→ **AIM OF THE TASK**
Copy out the full listing exactly, omitting any picture it contains.

→ **INFORMATION SUPPLIED**
━━━
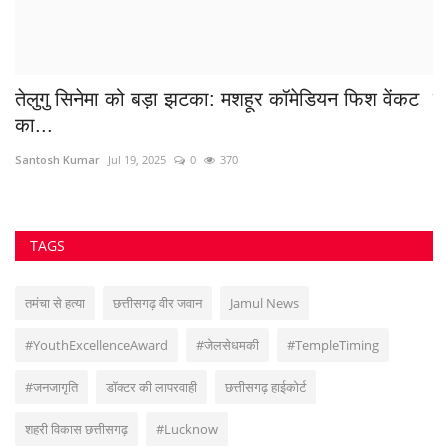
TAGS
तमंचा से हत्या
छत्तीसगढ़ वीर जवान
Jamul News
#YouthExcellenceAward
#जेलसेधमकी
#TempleTiming
#जनजागृति
डॉक्टर की लापरवाही
छत्तीसगढ़ हाईकोर्ट
शहरी विकास छत्तीसगढ़
#Lucknow
#Bhilai3 #DurgNews #CourtSuicide #ClerkSuicide #BhilaiNews
#BreakingNews #छत्तीसगढ़समाचार #SuicideCase #BhilaiPolice
#CourtNews #भिलाई #TodayNews #MysterySuicide
#AjadHindTime
सी और उग्रवादियों की बीच मुठभेड़
मध्य प्रदेश हादसा
कुरनूल बस आग
VOTING POLL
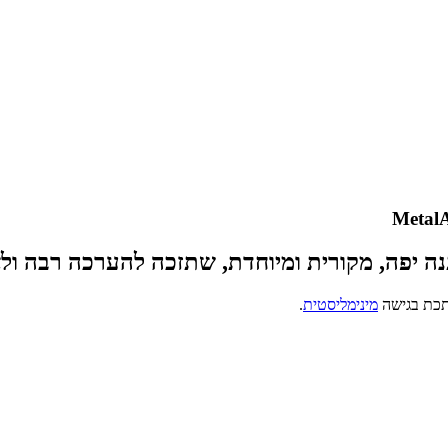
נה יפה, מקורית ומיוחדת, שתזכה להערכה רבה ולא
כת בגישה
מינימליסטית
.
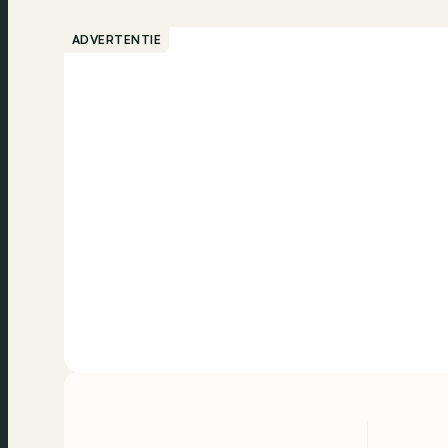
ADVERTENTIE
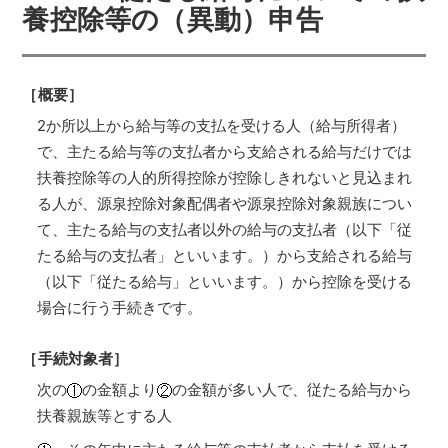
養控除等の（異動）申告
［概要］
2か所以上から給与等の支払を受ける人（給与所得者）
で、主たる給与等の支払者から支給される給与だけでは
扶養控除等の人的所得控除が控除しきれないと見込まれ
る人が、源泉控除対象配偶者や源泉控除対象親族につい
て、主たる給与の支払者以外の給与の支払者（以下「従
たる給与の支払者」といいます。）から支給される給与
（以下「従たる給与」といいます。）から控除を受ける
場合に行う手続きです。
［手続対象者］
次の
の金額より
の金額が多い人で、従たる給与から
扶養親族等とする人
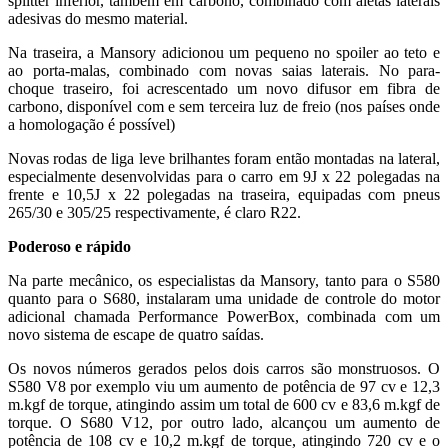
splitter inferior, também em carbono, combinado com aletas laterais
adesivas do mesmo material.
Na traseira, a Mansory adicionou um pequeno no spoiler ao teto e
ao porta-malas, combinado com novas saias laterais. No para-
choque traseiro, foi acrescentado um novo difusor em fibra de
carbono, disponível com e sem terceira luz de freio (nos países onde
a homologação é possível)
Novas rodas de liga leve brilhantes foram então montadas na lateral,
especialmente desenvolvidas para o carro em 9J x 22 polegadas na
frente e 10,5J x 22 polegadas na traseira, equipadas com pneus
265/30 e 305/25 respectivamente, é claro R22.
Poderoso e rápido
Na parte mecânico, os especialistas da Mansory, tanto para o S580
quanto para o S680, instalaram uma unidade de controle do motor
adicional chamada Performance PowerBox, combinada com um
novo sistema de escape de quatro saídas.
Os novos números gerados pelos dois carros são monstruosos. O
S580 V8 por exemplo viu um aumento de potência de 97 cv e 12,3
m.kgf de torque, atingindo assim um total de 600 cv e 83,6 m.kgf de
torque. O S680 V12, por outro lado, alcançou um aumento de
potência de 108 cv e 10,2 m.kgf de torque, atingindo 720 cv e o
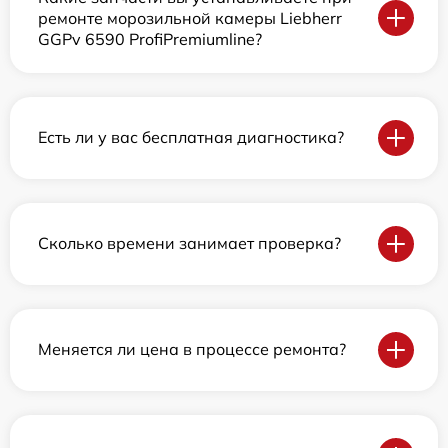
ремонте морозильной камеры Liebherr
GGPv 6590 ProfiPremiumline?
Есть ли у вас бесплатная диагностика?
Сколько времени занимает проверка?
Меняется ли цена в процессе ремонта?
━━━
→ **ANSWER SECTION**
TAGS
तमंचा से हत्या
छत्तीसगढ़ वीर जवान
Jamul News
#YouthExcellenceAward
#जेलसेधमकी
#TempleTiming
#जनजागृति
डॉक्टर की लापरवाही
छत्तीसगढ़ हाईकोर्ट
शहरी विकास छत्तीसगढ़
#Lucknow
#Bhilai3 #DurgNews #CourtSuicide #ClerkSuicide #BhilaiNews
#BreakingNews #छत्तीसगढ़समाचार #SuicideCase #BhilaiPolice
#CourtNews #भिलाई #TodayNews #MysterySuicide
#AjadHindTime
सी और उग्रवादियों की बीच मुठभेड़
मध्य प्रदेश हादसा
कुरनूल बस आग
VOTING POLL
נה יפה, מקורית ומיוחדת, שתזכה להערכה רבה ולא
כת בגישה
מינימליסטית
.
ADVERTENTIE
養控除等の（異動）申告
［概要］
2か所以上から給与等の支払を受ける人（給与所得者）
で、主たる給与等の支払者から支給される給与だけでは
扶養控除等の人的所得控除が控除しきれないと見込まれ
る人が、源泉控除対象配偶者や源泉控除対象親族につい
て、主たる給与の支払者以外の給与の支払者（以下「従
たる給与の支払者」といいます。）から支給される給与
（以下「従たる給与」といいます。）から控除を受ける
場合に行う手続きです。
［手続対象者］
次の
の金額より
の金額が多い人で、従たる給与から
扶養親族等とする人
splitter inferior, também em carbono, combinado com aletas laterais
adesivas do mesmo material.
Na traseira, a Mansory adicionou um pequeno no spoiler ao teto e
ao porta-malas, combinado com novas saias laterais. No para-
choque traseiro, foi acrescentado um novo difusor em fibra de
carbono, disponível com e sem terceira luz de freio (nos países onde
a homologação é possível)
Novas rodas de liga leve brilhantes foram então montadas na lateral,
especialmente desenvolvidas para o carro em 9J x 22 polegadas na
frente e 10,5J x 22 polegadas na traseira, equipadas com pneus
265/30 e 305/25 respectivamente, é claro R22.
Poderoso e rápido
Na parte mecânico, os especialistas da Mansory, tanto para o S580
quanto para o S680, instalaram uma unidade de controle do motor
adicional chamada Performance PowerBox, combinada com um
novo sistema de escape de quatro saídas.
Os novos números gerados pelos dois carros são monstruosos. O
S580 V8 por exemplo viu um aumento de potência de 97 cv e 12,3
m.kgf de torque, atingindo assim um total de 600 cv e 83,6 m.kgf de
torque. O S680 V12, por outro lado, alcançou um aumento de
potência de 108 cv e 10,2 m.kgf de torque, atingindo 720 cv e o
ремонте морозильной камеры Liebherr
GGPv 6590 ProfiPremiumline?
Есть ли у вас бесплатная диагностика?
Сколько времени занимает проверка?
Меняется ли цена в процессе ремонта?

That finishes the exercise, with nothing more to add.